Das Pressebüro des chinesischen Staatsrats hat am Mittwoch auf einer Pressekonferenz das neue „Gesetz der Volksrepublik China zur Förderung von Solidarität und Fortschritt der Ethnien“ vorgestellt und über die aktuelle ethnische Arbeit des Landes informiert.
Das Gesetz gilt als rechtliche Grundlage für die Umsetzung der entsprechenden Verfassungsvorschriften, die Regelung ethnischer Angelegenheiten und die Gestaltung der ethnischen Politik in der neuen Ära. Besonders hervorzuheben ist, dass einem Gesetz erstmals seit mehr als 30 Jahren wieder eine Präambel vorangestellt wurde – ein Geleitwort, das den politischen Anspruch, die prinzipielle Ausrichtung und die wegweisende Funktion des Gesetzes unterstreicht.

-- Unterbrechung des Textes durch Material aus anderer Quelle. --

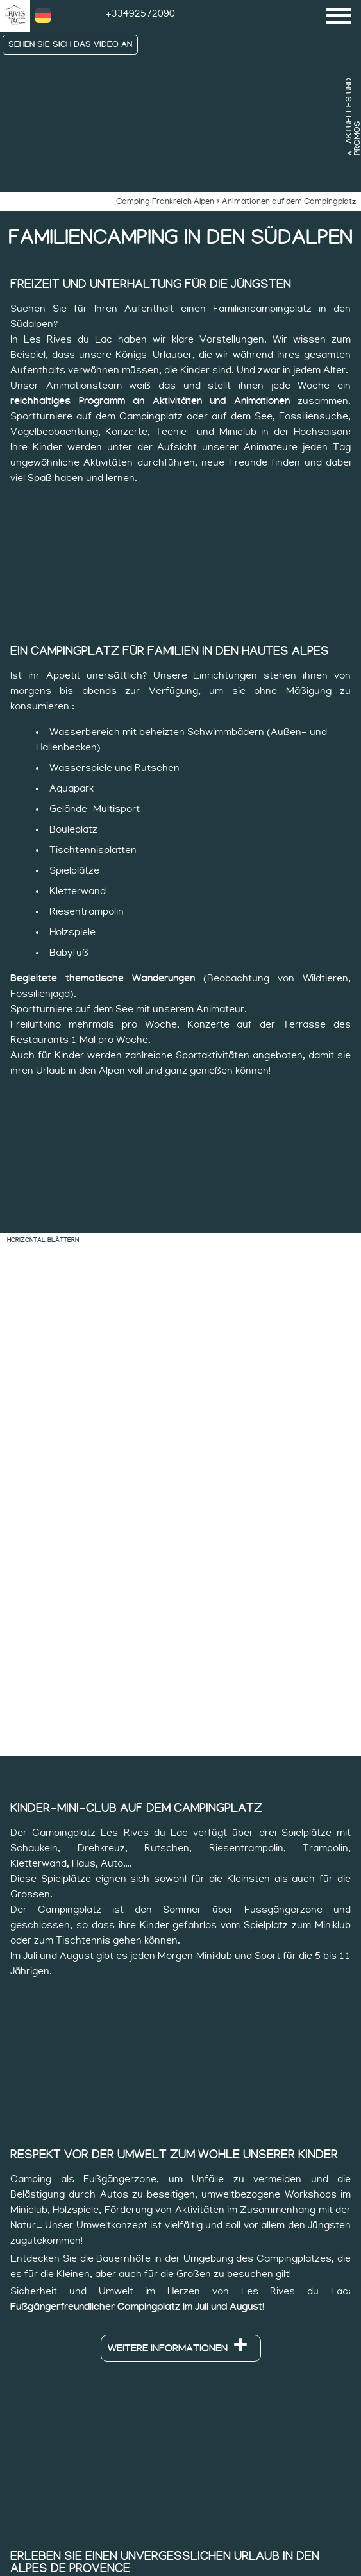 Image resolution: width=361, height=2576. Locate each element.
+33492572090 (140, 13)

Von 2012 bis 2025 ist das regionale BIP der fünf chinesischen autonomen Gebiete – der Inneren Mongolei, Guangxi, Xizang, Ningxia und Xinjiang – von 3,25 Billionen Yuan RMB auf 8,66 Billionen Yuan RMB gestiegen. Die Bevölkerung aller Ethnien habe damit gemeinsam den Weg in eine neue Phase der Modernisierung chinesischer Prägung betreten.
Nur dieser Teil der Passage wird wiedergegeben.